(Page images and extracted text)

┄┄┄┄┄┄┄┄┄┄

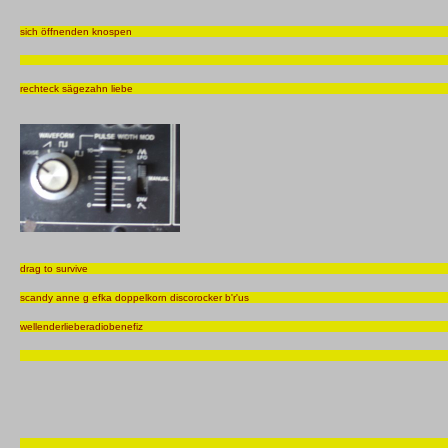
sich öffnenden knospen
rechteck sägezahn liebe
drag to survive
scandy anne g efka doppelkorn discorocker b'r'us
wellenderlieberadiobenefiz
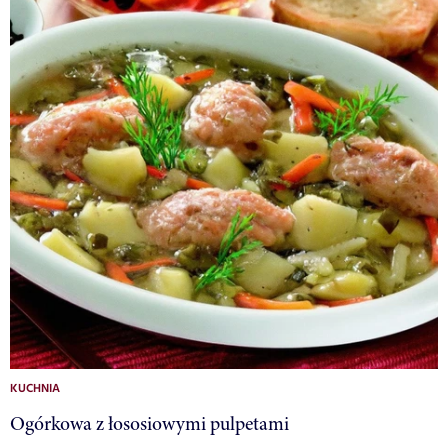
KUCHNIA
Ogórkowa z łososiowymi pulpetami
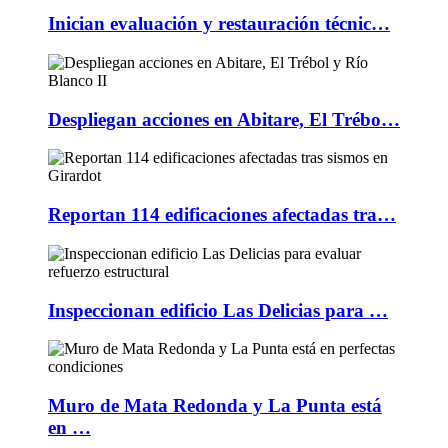
Inician evaluación y restauración técnic…
Despliegan acciones en Abitare, El Trébo…
Reportan 114 edificaciones afectadas tra…
Inspeccionan edificio Las Delicias para …
Muro de Mata Redonda y La Punta está
en …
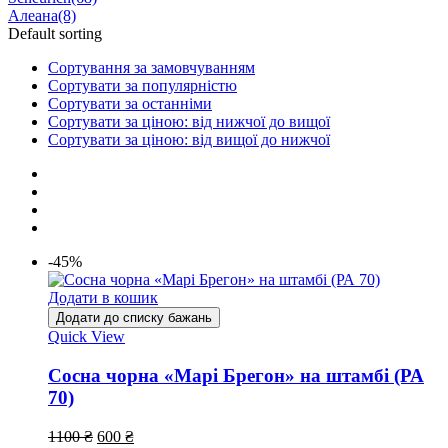
Алеана
(8)
Default sorting
Сортування за замовчуванням
Сортувати за популярністю
Сортувати за останніми
Сортувати за ціною: від нижчої до вищої
Сортувати за ціною: від вищої до нижчої
-45%
Додати в кошик
Додати до списку бажань
Quick View
Сосна чорна «Марі Брегон» на штамбі (РА
70)
1100
₴
600
₴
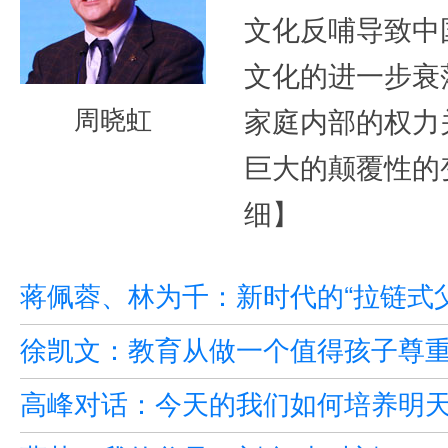
文化反哺导致中
文化的进一步衰
周晓虹
家庭内部的权力
巨大的颠覆性的
细】
蒋佩蓉、林为千：新时代的“拉链式父
徐凯文：教育从做一个值得孩子尊
高峰对话：今天的我们如何培养明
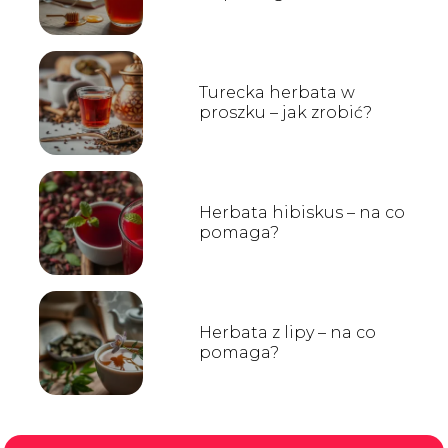
Turecka herbata w
proszku – jak zrobić?
Herbata hibiskus – na co
pomaga?
Herbata z lipy – na co
pomaga?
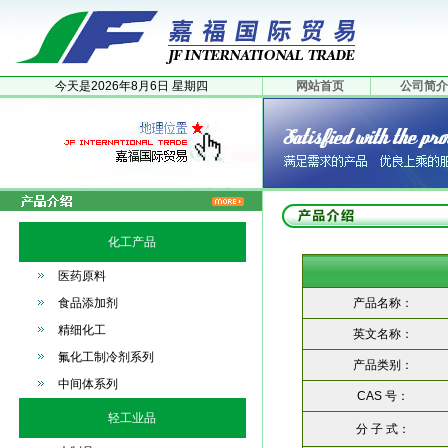
今天是
2026年
8月
6日
星期四
网站首页
公司简介
化工产品
医药原料
食品添加剂
产品名称：
精细化工
英文名称：
氟化工制冷剂系列
产品类别：
中间体系列
CAS 号：
轻工业品
分 子 式：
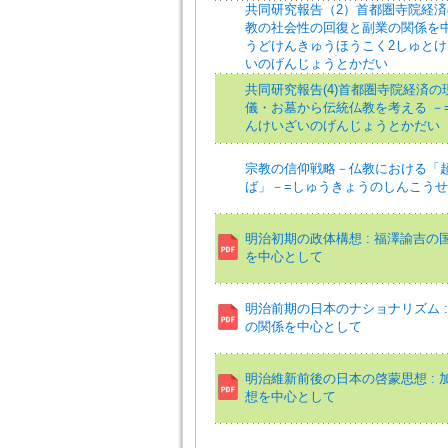
共同研究報告（2）首都圏寺院経済
教の社会性の回復と副業の関係を中
うどけんきゅうほうこく2しゅと
いのげんじょうとかだい
共同研究報告(4)首都圏寺院経済の
儀・お墓から伝統仏教を考える －
んけいざいのげんじょうとかだい
宗教の信仰戦略－仏教における「
ば」－=しゅうきょうのしんこう
明治初期の政体構想 : 福澤諭吉の
を中心として
明治前期の日本のナショナリズム :
の関係を中心として
明治維新前後の日本の啓蒙思想 : 
想を中心として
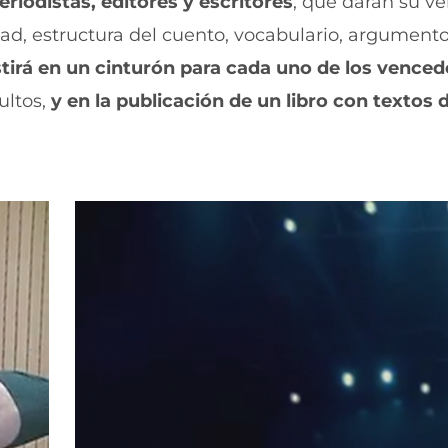
riodistas, editores y escritores
, que darán su ve
t
n
idad, estructura del cuento, vocabulario, argumento
a
t
n
a
tirá en un cinturón para cada uno de los venced
a
n
)
a
ultos,
y en la publicación de un libro con textos d
)
.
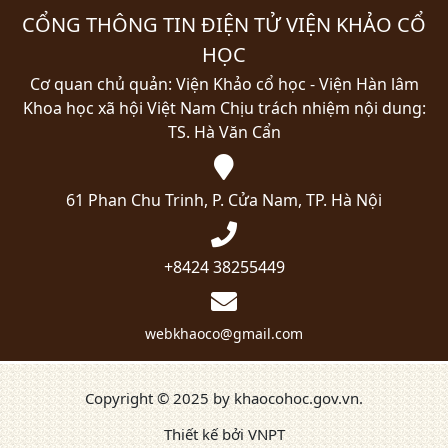
CỔNG THÔNG TIN ĐIỆN TỬ VIỆN KHẢO CỔ
HỌC
Cơ quan chủ quản: Viện Khảo cổ học - Viện Hàn lâm
Khoa học xã hội Việt Nam
Chịu trách nhiệm nội dung:
TS. Hà Văn Cẩn
61 Phan Chu Trinh, P. Cửa Nam, TP. Hà Nội
+8424 38255449
webkhaoco@gmail.com
Copyright © 2025 by khaocohoc.gov.vn.
Thiết kế bởi VNPT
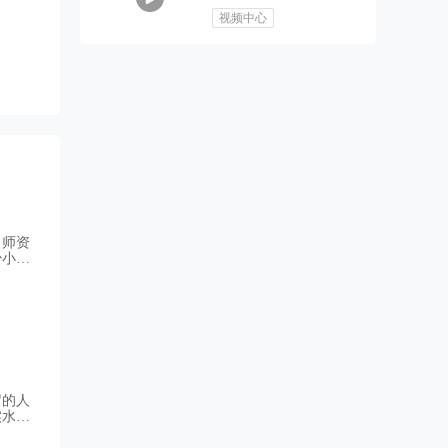
视频中心
、师资
少小机
有对应
佰亿在
岁的人
实水
佰亿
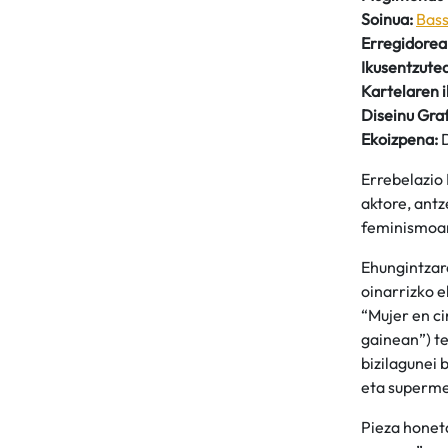
Soinua:
Bass
Erregidorea
Ikusentzutea
Kartelaren i
Diseinu Graf
Ekoizpena:
D
Errebelazio
aktore, antz
feminismoare
Ehungintzare
oinarrizko e
“Mujer en c
gainean”) t
bizilagunei 
eta superme
Pieza honet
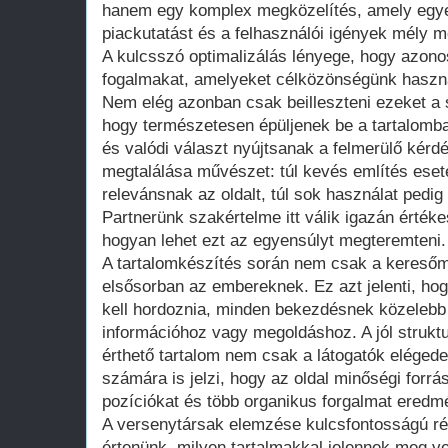
hanem egy komplex megközelítés, amely egyesí
piackutatást és a felhasználói igények mély m
A kulcsszó optimalizálás lényege, hogy azono
fogalmakat, amelyeket célközönségünk haszná
Nem elég azonban csak beilleszteni ezeket a 
hogy természetesen épüljenek be a tartalomba
és valódi választ nyújtsanak a felmerülő kérd
megtalálása művészet: túl kevés említés eset
relevánsnak az oldalt, túl sok használat pedig
Partnerünk szakértelme itt válik igazán érték
hogyan lehet ezt az egyensúlyt megteremteni.
A tartalomkészítés során nem csak a kereső
elsősorban az embereknek. Ez azt jelenti, ho
kell hordoznia, minden bekezdésnek közelebb k
információhoz vagy megoldáshoz. A jól struktu
érthető tartalom nem csak a látogatók eléged
számára is jelzi, hogy az oldal minőségi forrá
pozíciókat és több organikus forgalmat eredm
A versenytársak elemzése kulcsfontosságú ré
értenünk, milyen tartalmakkal jelennek meg v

┄┄┄┄┄┄┄┄┄┄

WHAT IS NEEDED: Word search in the records above: please count the lines holding "para" and state the count alone.

ANSWER TO THIS TASK: 2